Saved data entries

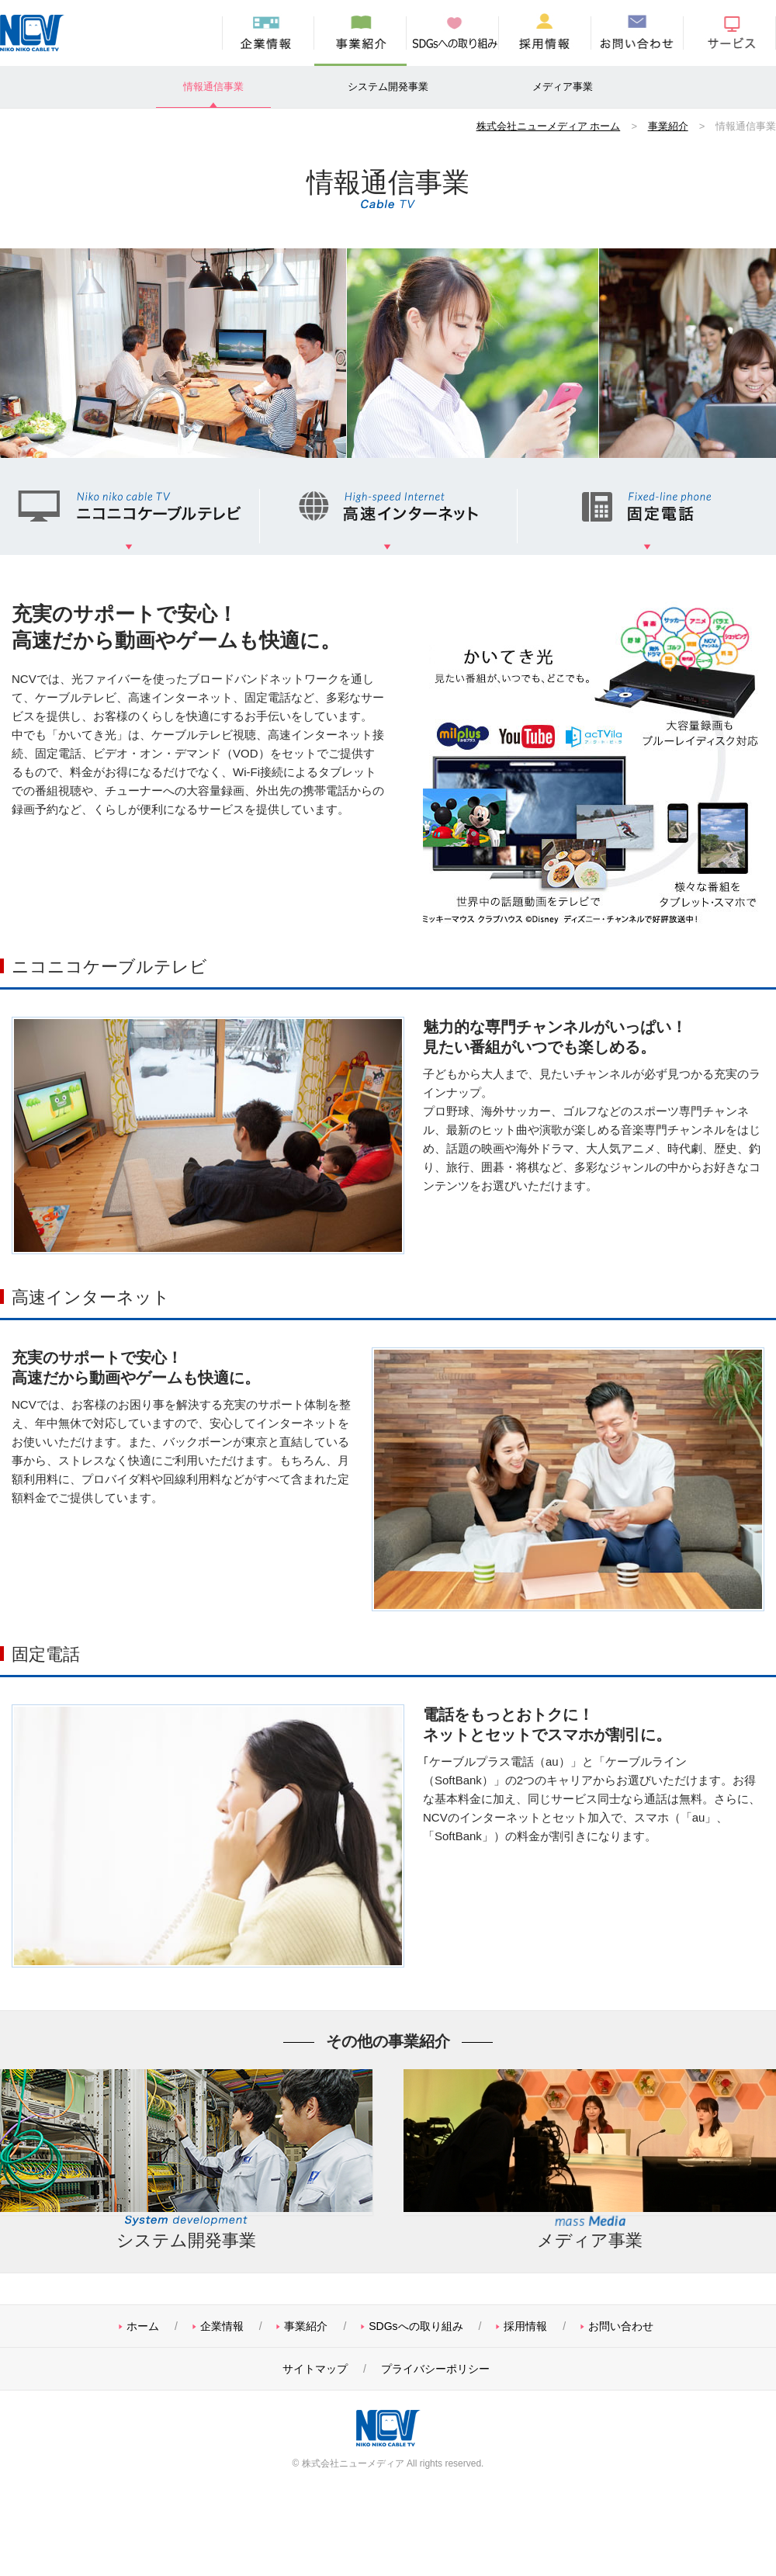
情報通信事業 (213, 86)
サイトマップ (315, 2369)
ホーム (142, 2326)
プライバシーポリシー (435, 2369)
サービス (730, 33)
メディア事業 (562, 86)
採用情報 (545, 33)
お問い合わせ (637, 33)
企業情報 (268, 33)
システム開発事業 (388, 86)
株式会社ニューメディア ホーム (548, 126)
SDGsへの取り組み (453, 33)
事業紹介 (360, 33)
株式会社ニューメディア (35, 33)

■ **How to complete this task**:
In the reply, each line of the data must appear exactly as written, and no picture may appear.

■ **Task solution**:
情報通信事業 (213, 86)
サイトマップ (315, 2369)
ホーム (142, 2326)
プライバシーポリシー (435, 2369)
サービス (730, 33)
メディア事業 (562, 86)
採用情報 (545, 33)
お問い合わせ (637, 33)
企業情報 (268, 33)
システム開発事業 (388, 86)
株式会社ニューメディア ホーム (548, 126)
SDGsへの取り組み (453, 33)
事業紹介 (360, 33)
株式会社ニューメディア (35, 33)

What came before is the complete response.